### [Task item]
The entries below contain a line with "You are a GUI" and a line with "This screenshot has". Quote exactly those two lines and all lines between them.
BEGIN Exercise inputs
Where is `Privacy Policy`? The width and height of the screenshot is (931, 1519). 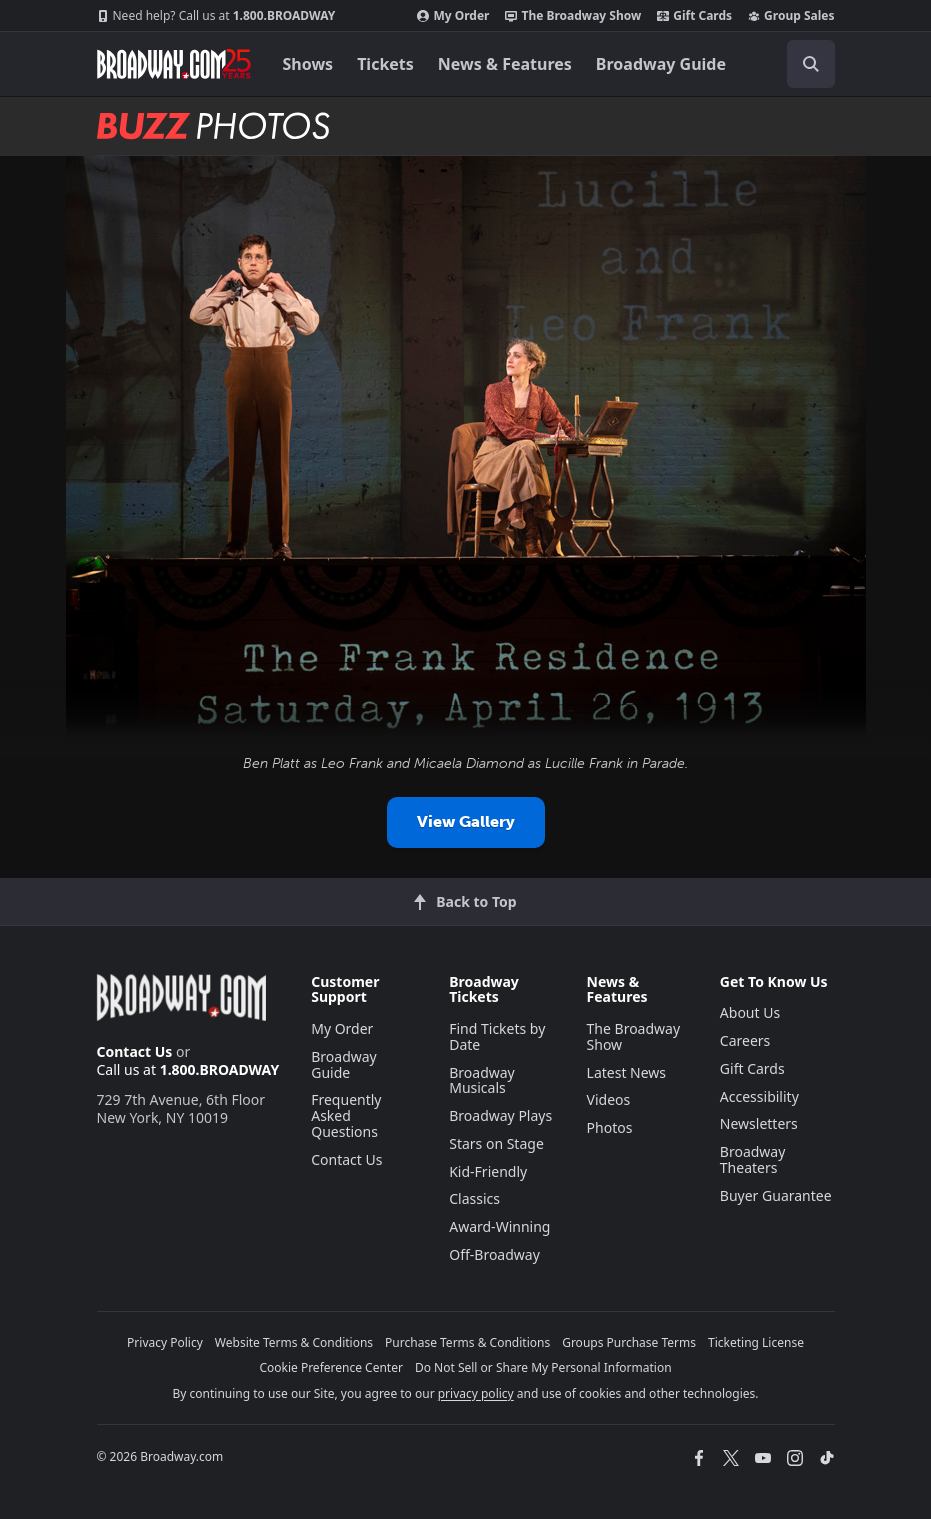 Privacy Policy is located at coordinates (165, 1342).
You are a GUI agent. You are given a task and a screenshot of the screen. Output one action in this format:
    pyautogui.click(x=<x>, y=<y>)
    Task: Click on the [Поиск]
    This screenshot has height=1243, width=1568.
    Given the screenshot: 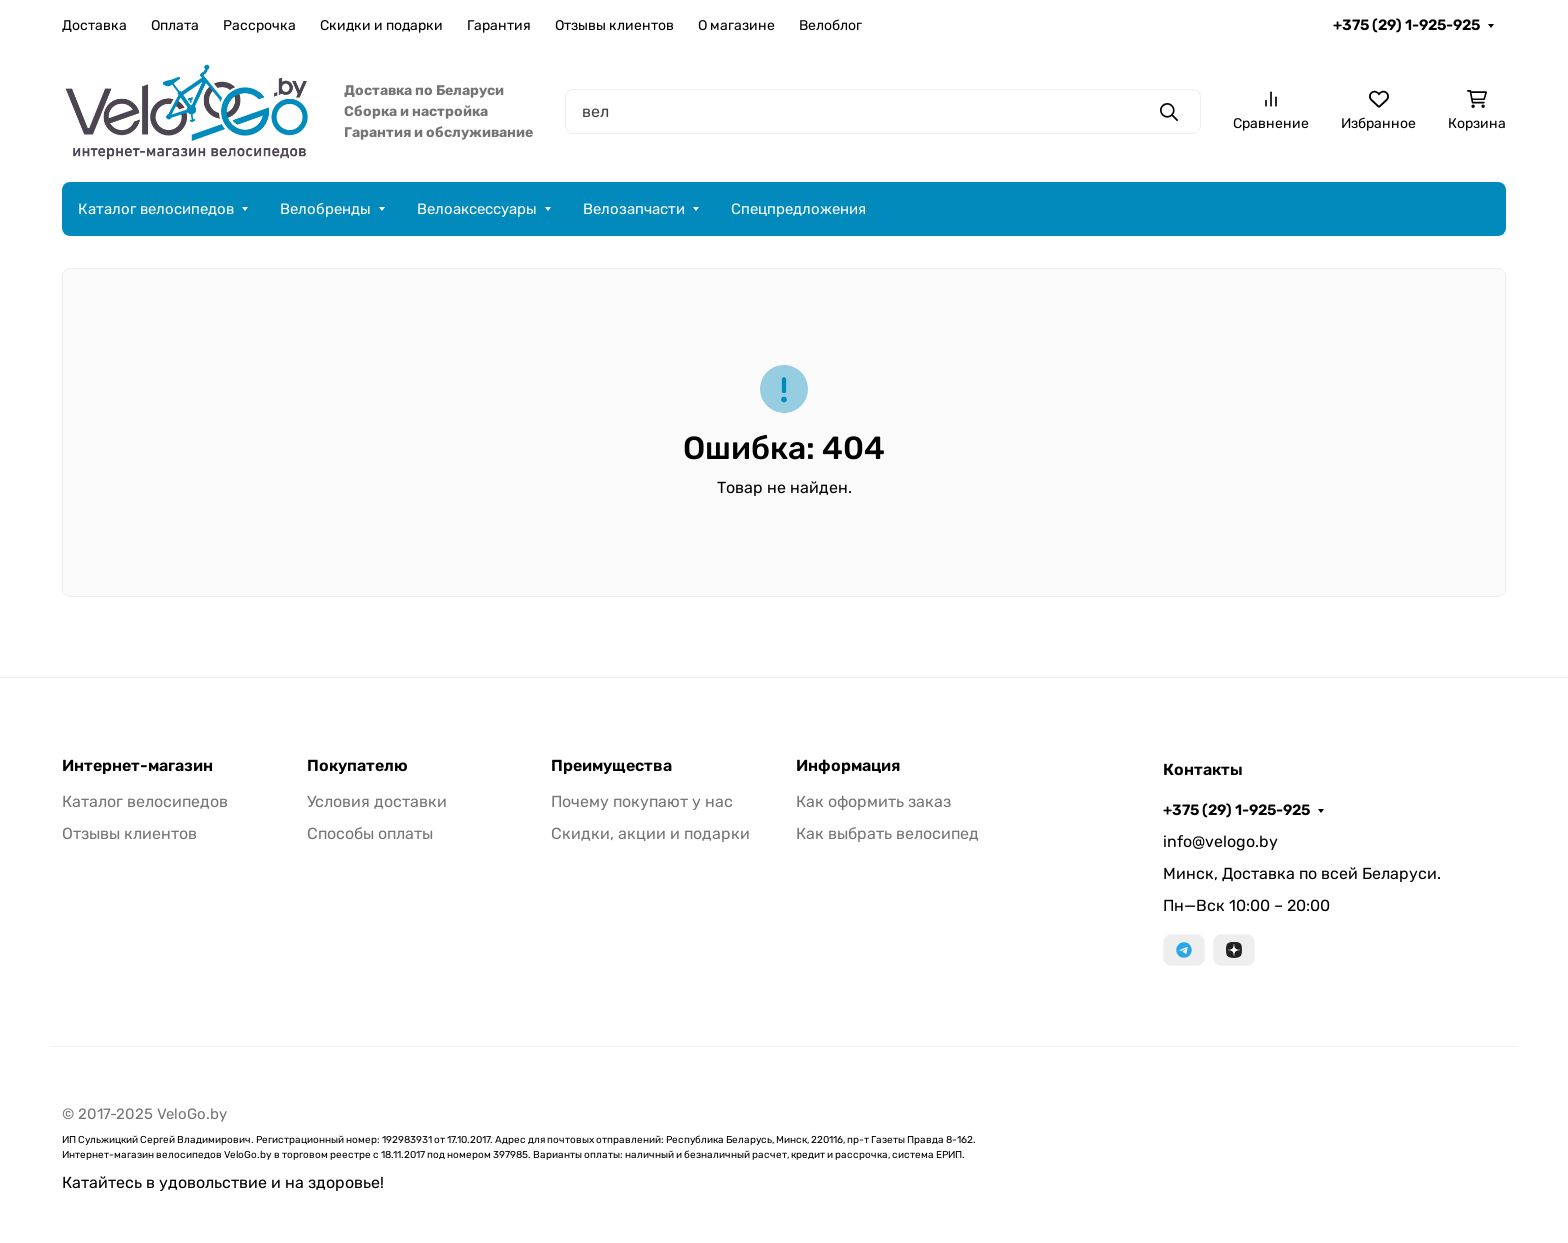 What is the action you would take?
    pyautogui.click(x=883, y=111)
    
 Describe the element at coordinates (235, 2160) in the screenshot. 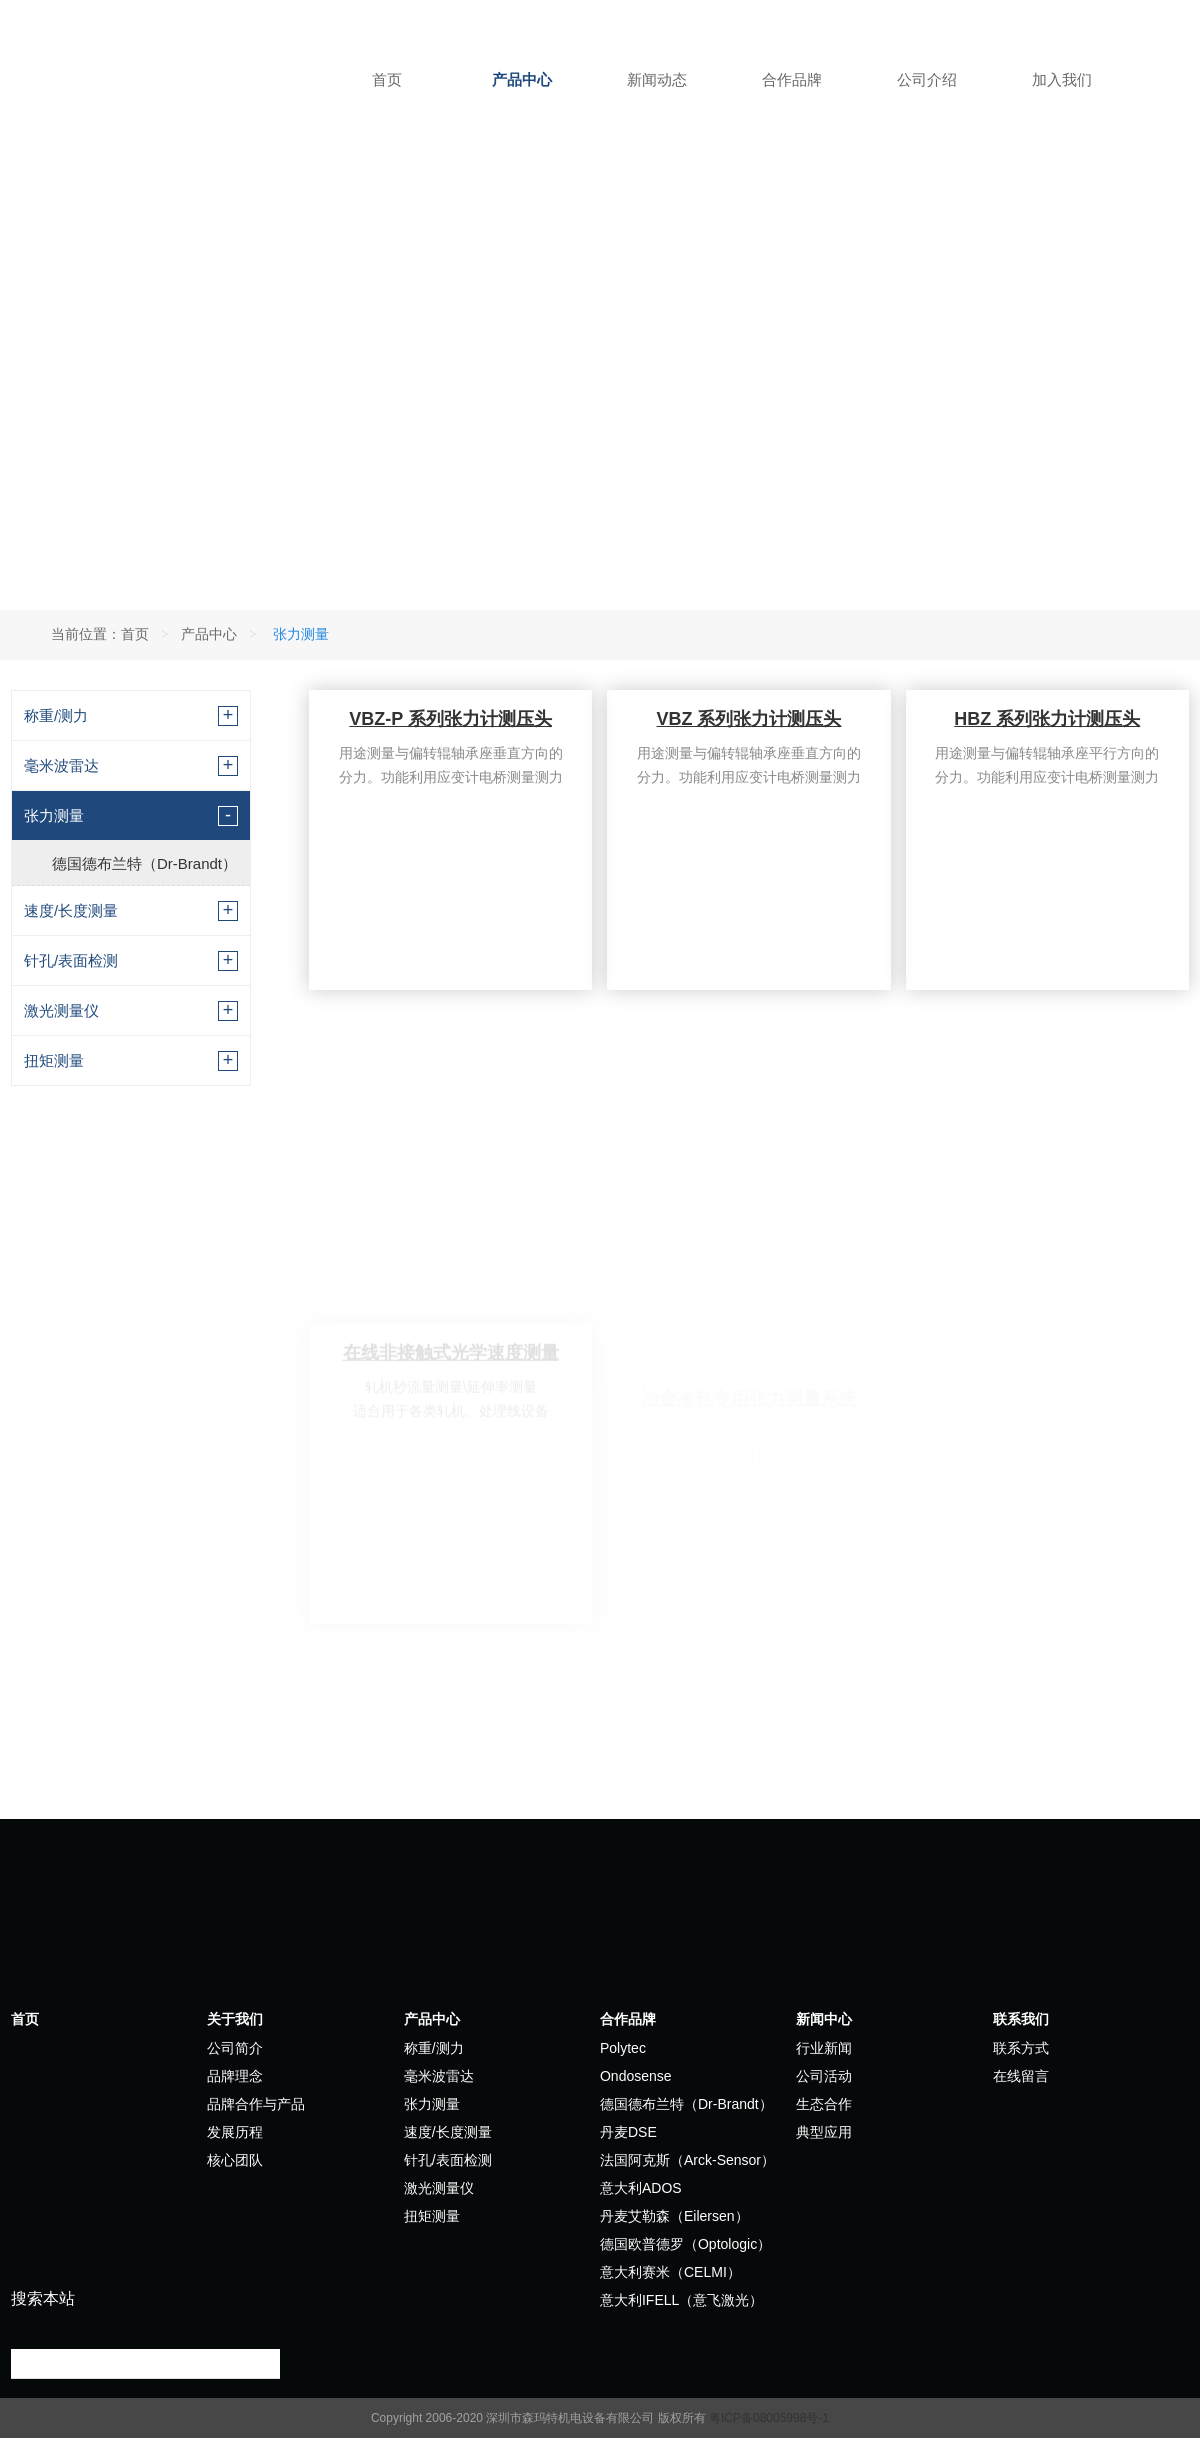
END Exercise inputs
### [Solution]
You are a GUI agent. You are given a task and a screenshot of the screen. Output one action in this format:
    pyautogui.click(x=<x>, y=<y>)
    Task: Click on the [Поиск]
    This screenshot has height=1243, width=1568.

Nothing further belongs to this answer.